Exam 2 Study Guide

1. Models and Model Comparison

Data: Observed outcome values \(y_1, ..., y_n\), and potentially predictor(s) \(X_1, ..., X_n\).
Model:
- Describing data as \(Data = Model + Error\)
- Producing Predicted value: \((\hat y)\)

Empty vs. Simple vs. Complex Models

Empty model: No predictors; mean-only model (1 parameter)
Simple model: One numerical or a binary categorical predictor (2 parameters)
Complex model: Two or more numerical, non-binary categorical, or combination of numerical and categorical predictors (3 or more parameters)

Models could also be compared as Simpler vs. More Complex based on their relative number of parameters

Key idea: Does a more complex model improve prediction enough?

Key Quantities

Residual: \(e_i=\) Observed \((y)\) − Predicted \((\hat y)\)
Unexplained Variability (Error Sum Squares): \(SSE=\sum_{i=1}^n e_i^2\)
Total Variability: \(SST=\sum_{i=1}^n (y_i-\bar y)^2\)
\(R^2\) (PRE): Proportion reduction in error (a.k.a. coefficient of determination)
- Closer to 1 \(\to\) better fit

2. Sampling Distributions

Important Ideas

Statistics vary from sample to sample
The sampling distribution shows this variability
Sampling distribution under the null hypothesis is called Null Distribution:
Null Distribution is used to determine evidence against the null \((H_0)\):
- Rejection Region determines all values consider to favor of the alternative \(H_a\) based on a significance level \(\alpha\).
- The \(p\)-value measures the evidence in favor of the alternative \(H_a\) as unlikeliness of the observed and more extreme values of the test statistic.
Null Distributions can be found by:
- Simulation
- Mathematically, given some assumptions.

Key Mathematical Distributions

Normal distribution (for error distribution assumption)
t distribution (for slopes/means with estimated variability)
F distribution (for comparing models using the ratio of average variability)
Chi-square distribution (for testing the independence of two categorical variables)

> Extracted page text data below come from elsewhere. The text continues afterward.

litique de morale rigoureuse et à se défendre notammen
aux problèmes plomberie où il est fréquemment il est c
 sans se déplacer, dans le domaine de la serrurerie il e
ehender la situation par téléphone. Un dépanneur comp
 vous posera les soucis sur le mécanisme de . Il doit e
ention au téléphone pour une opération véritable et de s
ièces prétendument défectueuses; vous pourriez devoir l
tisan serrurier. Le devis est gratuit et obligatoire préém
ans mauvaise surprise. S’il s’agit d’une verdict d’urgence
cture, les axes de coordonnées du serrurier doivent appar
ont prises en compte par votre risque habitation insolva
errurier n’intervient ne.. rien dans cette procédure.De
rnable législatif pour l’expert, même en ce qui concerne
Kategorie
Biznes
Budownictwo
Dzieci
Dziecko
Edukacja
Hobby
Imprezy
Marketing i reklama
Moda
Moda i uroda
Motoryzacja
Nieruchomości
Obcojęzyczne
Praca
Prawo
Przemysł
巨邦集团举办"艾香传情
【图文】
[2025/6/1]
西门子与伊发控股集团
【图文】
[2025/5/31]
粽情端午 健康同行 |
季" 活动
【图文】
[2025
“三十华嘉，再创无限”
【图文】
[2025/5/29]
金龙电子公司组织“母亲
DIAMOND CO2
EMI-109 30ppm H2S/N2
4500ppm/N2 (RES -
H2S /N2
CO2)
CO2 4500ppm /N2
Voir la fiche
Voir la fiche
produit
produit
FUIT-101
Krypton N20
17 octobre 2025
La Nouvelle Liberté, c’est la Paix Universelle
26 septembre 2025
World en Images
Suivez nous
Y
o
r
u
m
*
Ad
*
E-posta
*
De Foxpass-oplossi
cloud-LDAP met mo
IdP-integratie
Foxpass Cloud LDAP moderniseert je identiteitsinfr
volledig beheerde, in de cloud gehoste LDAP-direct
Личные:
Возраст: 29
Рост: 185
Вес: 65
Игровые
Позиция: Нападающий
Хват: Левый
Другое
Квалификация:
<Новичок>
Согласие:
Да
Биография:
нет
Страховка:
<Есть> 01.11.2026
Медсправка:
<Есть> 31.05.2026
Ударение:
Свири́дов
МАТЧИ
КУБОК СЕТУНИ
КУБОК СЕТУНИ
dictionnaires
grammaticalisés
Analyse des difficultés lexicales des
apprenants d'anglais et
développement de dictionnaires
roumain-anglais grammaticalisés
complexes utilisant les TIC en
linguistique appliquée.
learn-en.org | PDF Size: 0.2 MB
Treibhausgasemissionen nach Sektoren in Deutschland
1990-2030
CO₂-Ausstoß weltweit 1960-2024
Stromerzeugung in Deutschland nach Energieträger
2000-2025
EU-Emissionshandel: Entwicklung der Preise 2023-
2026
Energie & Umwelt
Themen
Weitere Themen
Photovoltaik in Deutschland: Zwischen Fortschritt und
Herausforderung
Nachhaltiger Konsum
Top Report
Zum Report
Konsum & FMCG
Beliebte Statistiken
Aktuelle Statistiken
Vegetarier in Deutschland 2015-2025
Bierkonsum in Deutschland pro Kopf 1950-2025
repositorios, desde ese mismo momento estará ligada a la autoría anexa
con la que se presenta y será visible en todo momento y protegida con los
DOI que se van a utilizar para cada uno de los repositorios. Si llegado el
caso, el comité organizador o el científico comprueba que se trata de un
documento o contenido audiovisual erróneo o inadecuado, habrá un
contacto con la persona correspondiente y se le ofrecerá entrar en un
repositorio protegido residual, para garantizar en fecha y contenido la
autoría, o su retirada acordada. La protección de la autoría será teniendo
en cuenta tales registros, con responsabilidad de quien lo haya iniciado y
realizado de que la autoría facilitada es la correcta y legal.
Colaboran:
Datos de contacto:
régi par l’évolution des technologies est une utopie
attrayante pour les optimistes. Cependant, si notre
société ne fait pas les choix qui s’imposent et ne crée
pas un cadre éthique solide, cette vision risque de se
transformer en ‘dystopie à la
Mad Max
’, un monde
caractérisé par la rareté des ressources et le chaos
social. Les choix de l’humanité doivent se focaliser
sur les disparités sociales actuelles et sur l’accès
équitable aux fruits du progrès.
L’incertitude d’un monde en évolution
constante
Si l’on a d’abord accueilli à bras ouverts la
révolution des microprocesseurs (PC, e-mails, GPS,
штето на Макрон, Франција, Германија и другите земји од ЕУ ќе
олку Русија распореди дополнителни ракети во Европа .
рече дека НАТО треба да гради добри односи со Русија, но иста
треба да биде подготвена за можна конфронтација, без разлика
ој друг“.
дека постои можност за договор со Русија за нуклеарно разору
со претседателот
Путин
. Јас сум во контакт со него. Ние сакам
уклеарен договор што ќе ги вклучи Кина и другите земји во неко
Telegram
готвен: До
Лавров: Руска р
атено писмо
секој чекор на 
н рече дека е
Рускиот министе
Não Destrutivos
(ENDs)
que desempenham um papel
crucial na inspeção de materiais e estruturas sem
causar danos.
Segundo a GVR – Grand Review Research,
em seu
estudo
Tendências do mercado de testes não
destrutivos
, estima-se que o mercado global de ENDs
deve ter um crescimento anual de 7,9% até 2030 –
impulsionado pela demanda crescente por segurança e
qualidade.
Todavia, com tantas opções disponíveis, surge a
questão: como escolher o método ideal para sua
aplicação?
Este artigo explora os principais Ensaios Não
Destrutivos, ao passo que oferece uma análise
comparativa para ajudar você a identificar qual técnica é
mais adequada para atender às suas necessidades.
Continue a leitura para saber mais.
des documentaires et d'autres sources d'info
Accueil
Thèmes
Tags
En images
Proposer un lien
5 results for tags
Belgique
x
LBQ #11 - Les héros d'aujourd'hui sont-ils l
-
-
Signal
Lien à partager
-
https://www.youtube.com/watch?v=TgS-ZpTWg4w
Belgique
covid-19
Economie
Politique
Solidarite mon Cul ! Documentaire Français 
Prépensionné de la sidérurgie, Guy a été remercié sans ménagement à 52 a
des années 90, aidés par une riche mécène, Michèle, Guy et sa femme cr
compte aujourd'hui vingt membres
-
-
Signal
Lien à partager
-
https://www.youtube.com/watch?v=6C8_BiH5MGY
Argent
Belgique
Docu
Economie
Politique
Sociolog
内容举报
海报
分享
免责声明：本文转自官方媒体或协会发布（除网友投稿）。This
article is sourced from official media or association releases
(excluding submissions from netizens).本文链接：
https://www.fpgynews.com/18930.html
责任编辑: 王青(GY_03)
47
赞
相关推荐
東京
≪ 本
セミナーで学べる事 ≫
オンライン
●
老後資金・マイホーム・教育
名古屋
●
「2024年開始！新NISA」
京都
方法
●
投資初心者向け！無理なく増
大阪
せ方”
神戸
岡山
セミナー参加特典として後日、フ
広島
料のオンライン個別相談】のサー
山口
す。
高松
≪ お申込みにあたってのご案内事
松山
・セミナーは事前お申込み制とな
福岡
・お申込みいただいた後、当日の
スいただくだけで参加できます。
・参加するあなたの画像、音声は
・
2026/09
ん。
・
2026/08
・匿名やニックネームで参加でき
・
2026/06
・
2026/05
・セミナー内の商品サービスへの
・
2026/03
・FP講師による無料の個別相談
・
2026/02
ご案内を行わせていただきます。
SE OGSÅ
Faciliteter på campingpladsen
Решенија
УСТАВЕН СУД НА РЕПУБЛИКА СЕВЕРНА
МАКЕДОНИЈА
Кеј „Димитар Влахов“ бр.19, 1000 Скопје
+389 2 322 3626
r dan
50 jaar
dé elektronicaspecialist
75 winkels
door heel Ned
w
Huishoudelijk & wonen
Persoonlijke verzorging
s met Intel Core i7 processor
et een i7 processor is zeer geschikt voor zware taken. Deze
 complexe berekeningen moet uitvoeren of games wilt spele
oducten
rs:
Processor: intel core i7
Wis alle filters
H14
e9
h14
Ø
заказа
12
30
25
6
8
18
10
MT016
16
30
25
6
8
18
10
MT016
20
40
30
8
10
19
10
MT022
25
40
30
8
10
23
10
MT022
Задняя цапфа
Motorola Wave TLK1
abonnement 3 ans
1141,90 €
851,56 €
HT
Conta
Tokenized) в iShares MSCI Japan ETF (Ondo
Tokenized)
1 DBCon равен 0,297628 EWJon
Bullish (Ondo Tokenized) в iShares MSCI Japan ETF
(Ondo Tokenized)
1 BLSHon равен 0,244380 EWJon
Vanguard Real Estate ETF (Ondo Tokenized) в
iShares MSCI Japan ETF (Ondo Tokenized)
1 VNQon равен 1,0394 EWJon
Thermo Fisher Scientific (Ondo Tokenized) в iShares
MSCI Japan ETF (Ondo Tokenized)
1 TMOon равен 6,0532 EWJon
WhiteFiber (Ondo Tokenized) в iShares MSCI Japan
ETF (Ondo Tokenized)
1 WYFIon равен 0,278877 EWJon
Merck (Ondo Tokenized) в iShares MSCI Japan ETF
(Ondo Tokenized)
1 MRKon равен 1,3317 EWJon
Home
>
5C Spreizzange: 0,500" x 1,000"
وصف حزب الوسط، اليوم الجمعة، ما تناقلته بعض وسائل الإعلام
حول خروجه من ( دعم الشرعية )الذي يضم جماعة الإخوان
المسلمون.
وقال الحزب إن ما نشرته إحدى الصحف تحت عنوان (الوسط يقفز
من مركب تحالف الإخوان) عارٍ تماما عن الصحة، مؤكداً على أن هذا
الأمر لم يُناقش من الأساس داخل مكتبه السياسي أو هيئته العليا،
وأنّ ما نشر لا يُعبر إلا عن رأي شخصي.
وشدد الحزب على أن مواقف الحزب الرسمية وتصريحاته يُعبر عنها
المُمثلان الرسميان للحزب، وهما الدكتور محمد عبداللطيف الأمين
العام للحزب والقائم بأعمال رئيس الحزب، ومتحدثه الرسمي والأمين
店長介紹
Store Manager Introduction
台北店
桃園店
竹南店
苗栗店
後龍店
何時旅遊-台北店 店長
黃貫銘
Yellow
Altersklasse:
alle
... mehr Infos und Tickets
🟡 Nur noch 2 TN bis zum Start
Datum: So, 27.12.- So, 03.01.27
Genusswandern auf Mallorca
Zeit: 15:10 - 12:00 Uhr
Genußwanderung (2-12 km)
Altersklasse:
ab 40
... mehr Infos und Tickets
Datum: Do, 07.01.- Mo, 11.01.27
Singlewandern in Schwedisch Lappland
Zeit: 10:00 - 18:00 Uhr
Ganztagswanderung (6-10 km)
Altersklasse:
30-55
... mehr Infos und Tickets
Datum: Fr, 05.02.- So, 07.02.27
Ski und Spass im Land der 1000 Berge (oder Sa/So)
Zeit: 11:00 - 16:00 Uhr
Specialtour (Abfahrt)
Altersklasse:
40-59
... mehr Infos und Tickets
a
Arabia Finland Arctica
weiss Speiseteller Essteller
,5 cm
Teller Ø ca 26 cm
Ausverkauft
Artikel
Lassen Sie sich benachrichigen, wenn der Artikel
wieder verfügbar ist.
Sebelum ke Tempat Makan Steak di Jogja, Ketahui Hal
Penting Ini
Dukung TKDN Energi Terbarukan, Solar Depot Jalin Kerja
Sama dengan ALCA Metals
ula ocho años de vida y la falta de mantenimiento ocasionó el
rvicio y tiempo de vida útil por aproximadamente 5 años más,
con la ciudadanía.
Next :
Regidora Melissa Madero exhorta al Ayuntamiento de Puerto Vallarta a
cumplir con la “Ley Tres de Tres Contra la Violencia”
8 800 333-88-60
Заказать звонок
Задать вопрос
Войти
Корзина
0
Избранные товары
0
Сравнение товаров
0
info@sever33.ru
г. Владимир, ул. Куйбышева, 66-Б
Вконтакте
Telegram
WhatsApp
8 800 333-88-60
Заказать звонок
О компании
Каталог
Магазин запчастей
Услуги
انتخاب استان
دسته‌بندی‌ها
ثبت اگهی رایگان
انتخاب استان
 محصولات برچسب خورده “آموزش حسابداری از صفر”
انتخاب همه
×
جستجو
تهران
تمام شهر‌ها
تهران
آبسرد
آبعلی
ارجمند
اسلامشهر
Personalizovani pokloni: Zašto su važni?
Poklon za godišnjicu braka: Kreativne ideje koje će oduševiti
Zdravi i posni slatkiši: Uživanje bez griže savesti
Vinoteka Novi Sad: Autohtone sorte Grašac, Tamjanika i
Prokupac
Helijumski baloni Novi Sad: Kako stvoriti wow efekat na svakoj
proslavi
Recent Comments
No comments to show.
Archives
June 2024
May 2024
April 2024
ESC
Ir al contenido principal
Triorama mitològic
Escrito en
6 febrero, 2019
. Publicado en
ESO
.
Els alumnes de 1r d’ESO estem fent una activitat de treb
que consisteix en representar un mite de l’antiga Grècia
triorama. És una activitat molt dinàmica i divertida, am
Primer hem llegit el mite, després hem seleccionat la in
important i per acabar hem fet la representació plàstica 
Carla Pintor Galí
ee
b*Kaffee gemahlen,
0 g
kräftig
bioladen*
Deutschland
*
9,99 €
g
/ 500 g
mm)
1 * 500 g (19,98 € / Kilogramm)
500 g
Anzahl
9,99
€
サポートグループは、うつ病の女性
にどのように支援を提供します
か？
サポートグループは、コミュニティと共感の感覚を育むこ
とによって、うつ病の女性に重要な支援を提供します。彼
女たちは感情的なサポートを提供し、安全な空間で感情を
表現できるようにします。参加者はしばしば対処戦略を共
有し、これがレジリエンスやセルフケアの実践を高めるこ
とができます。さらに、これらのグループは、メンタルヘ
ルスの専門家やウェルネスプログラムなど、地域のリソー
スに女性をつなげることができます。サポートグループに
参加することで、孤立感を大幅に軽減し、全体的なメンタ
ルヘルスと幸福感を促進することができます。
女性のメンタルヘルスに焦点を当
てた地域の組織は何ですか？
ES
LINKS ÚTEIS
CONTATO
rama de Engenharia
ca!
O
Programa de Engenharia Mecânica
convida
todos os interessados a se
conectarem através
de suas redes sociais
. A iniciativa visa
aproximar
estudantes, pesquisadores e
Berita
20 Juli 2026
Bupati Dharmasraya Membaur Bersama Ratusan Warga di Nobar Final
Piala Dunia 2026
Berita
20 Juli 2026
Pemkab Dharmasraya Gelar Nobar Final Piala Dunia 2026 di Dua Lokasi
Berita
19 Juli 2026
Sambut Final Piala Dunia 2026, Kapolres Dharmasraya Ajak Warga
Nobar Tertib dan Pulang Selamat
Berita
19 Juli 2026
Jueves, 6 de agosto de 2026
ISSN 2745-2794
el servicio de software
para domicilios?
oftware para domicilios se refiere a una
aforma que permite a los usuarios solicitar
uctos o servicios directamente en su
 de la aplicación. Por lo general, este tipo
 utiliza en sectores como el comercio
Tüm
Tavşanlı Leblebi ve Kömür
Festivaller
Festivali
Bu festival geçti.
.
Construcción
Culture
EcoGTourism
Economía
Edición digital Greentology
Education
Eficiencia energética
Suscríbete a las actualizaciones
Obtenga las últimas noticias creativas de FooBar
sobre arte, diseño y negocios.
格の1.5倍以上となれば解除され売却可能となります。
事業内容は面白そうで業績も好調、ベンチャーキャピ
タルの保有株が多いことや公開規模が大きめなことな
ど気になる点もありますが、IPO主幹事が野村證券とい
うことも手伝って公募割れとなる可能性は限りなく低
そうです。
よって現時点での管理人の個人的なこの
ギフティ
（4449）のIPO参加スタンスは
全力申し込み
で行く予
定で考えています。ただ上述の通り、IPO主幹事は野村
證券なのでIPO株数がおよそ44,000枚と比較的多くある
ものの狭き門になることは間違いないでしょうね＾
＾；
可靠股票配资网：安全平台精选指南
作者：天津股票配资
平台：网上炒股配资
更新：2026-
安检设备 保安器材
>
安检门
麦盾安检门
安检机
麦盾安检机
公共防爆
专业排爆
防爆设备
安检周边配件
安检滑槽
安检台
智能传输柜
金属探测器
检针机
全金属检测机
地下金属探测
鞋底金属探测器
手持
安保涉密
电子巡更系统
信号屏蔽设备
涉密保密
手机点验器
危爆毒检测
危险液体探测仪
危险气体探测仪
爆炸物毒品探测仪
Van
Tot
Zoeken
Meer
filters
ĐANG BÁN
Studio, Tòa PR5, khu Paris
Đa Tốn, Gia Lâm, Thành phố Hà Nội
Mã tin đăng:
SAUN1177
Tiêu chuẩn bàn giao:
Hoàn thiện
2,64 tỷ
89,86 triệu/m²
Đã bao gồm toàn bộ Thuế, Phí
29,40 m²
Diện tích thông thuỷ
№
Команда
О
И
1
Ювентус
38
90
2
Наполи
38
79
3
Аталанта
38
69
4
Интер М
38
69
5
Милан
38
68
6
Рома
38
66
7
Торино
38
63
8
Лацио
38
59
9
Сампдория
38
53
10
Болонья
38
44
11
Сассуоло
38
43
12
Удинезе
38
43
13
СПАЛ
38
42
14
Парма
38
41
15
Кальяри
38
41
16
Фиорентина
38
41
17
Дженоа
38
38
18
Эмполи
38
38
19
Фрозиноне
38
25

3. Hypothesis Testing Framework

A significance level \((\alpha)\) is assumed given or chosen.

Steps

State null hypothesis \((H_0)\), Alternative hypothesis \((H_a)\).
Find the null distribution of a test statistic:
- Generate (by simulation) or determine (mathematically).
- Determine the Rejection Region based on \(\alpha\) (if needed).
Compute the observed statistic
- Compute the p-value (if needed)
Make a decision by compare \(p\)-value to \(\alpha\) or observed test statistic to the rejection region.
Write a conclusion in the context of the problem.
check assumptions.

Interpretation

Small \(p\)-value, or the observed test statistic in the rejection region \(\to\) evidence against \(H_0\).
Large \(p\)-value, or the observed test statistic outside the rejection region \(\to\) not enough evidence against \(H_0\).

4. Models and Tests for Numerical Response

A. Testing One Mean (\(H_0: \mu=\beta_0\))

\[y=\beta_0 + \varepsilon\]

Observation: \(n\) independent observations: \(y_1, y_2, ..., y_n\)
Predicted value: \(\hat y = \bar y\)
Statistics:
- Observed Mean: \(\bar y=\frac{\sum_{i=1}^n y_i}{n}\)
- Sum Squares: \(SS(y) = \sum_i{(y_i-\bar y)^2}\)
- Observed Variance: \(s^2=\frac{SS(y)}{n-1}\)
- Observed Standard Deviation: \(s=\sqrt{s^2}=\sqrt{\frac{\sum_i{(y_i-\bar y)^2}}{n-1}}\)
- Standard Error: \(SE=s_{\bar y} = \frac{s}{\sqrt{n}}\)
- Observed Test Statistic (\(t\)-value): \(t=\frac{\bar y - \beta_0}{SE}=\frac{\bar y - \beta_0}{s/\sqrt{n}}\)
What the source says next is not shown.